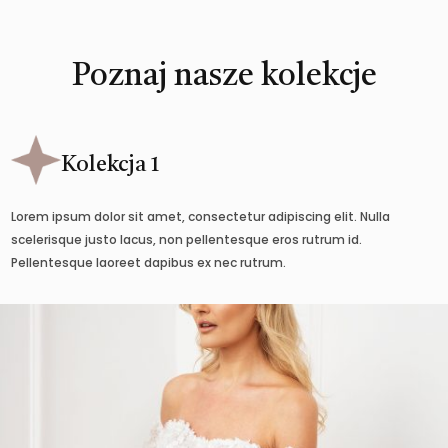
Poznaj nasze kolekcje
Kolekcja 1
Lorem ipsum dolor sit amet, consectetur adipiscing elit. Nulla
scelerisque justo lacus, non pellentesque eros rutrum id.
Pellentesque laoreet dapibus ex nec rutrum.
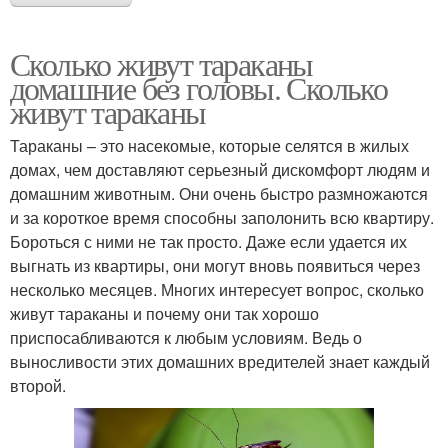
Сколько живут тараканы
домашние без головы. Сколько
живут тараканы
Тараканы – это насекомые, которые селятся в жилых
домах, чем доставляют серьезный дискомфорт людям и
домашним животным. Они очень быстро размножаются
и за короткое время способны заполонить всю квартиру.
Бороться с ними не так просто. Даже если удается их
выгнать из квартиры, они могут вновь появиться через
несколько месяцев. Многих интересует вопрос, сколько
живут тараканы и почему они так хорошо
приспосабливаются к любым условиям. Ведь о
выносливости этих домашних вредителей знает каждый
второй.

■ **TASK DESCRIPTION**
Your reply should be one number: how many lines in the entries above contain the word "живут".

■ **ANSWER TO THIS TASK**
3